**Exercise brief**
Please repeat the lines below exactly. Begin with the line containing "For every named target in this 472×2334" and go on through the line containing "EN (332, 64)".

═════ Supplied records ═════

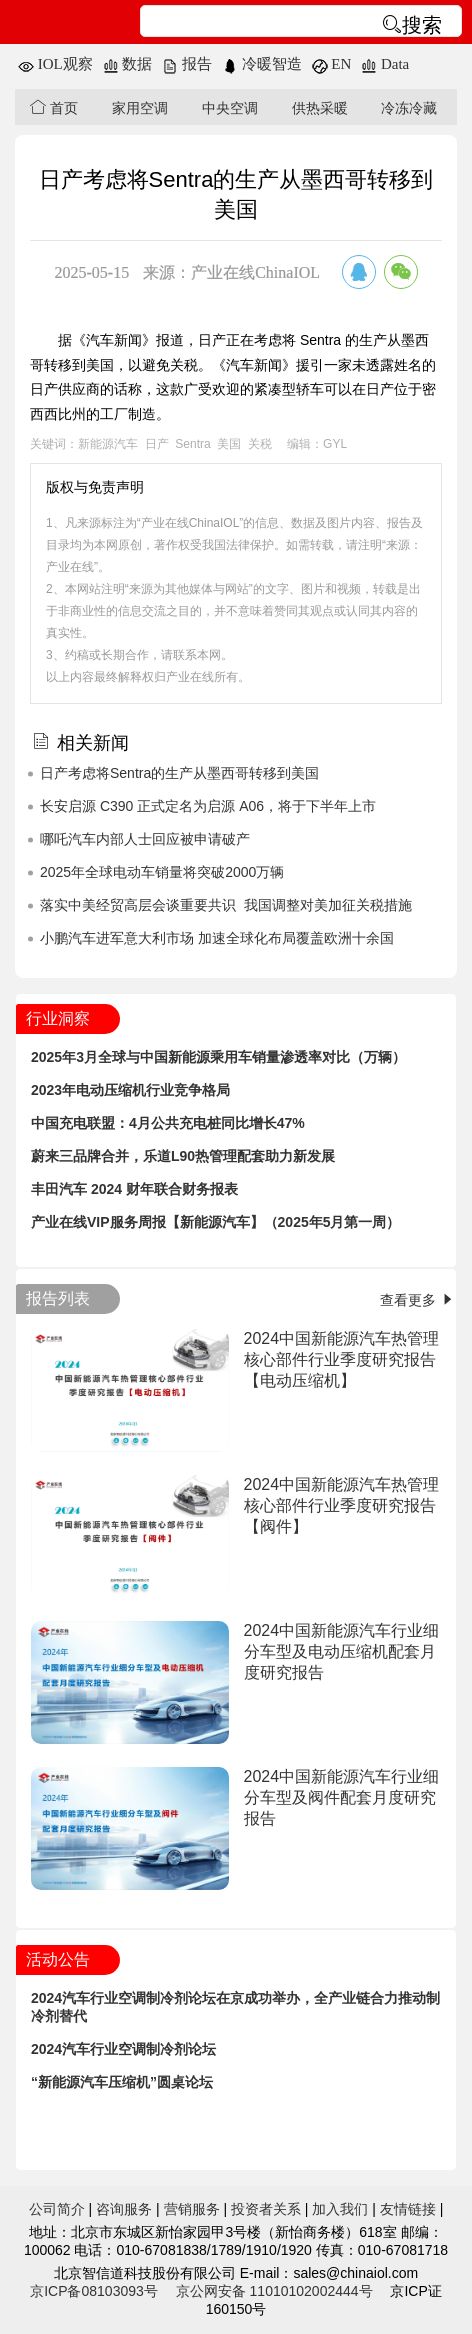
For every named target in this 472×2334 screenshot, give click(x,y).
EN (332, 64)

═════
═════ Supplied records ═════

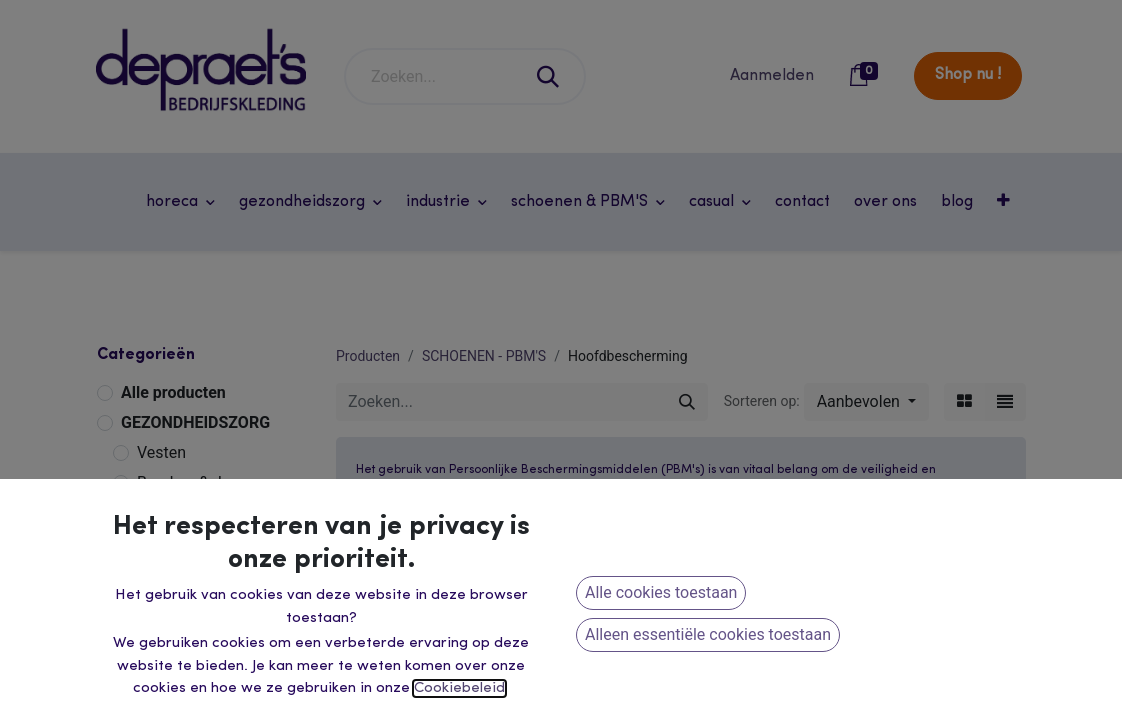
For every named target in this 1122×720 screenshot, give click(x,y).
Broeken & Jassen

═════
═════ Supplied records ═════

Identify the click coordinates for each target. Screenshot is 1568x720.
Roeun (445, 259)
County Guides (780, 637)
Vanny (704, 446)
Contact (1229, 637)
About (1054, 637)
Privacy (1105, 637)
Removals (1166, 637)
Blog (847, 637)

═════

**Result for this task**
For every named target in this 472×2334 screenshot, give click(x,y).
EN (332, 64)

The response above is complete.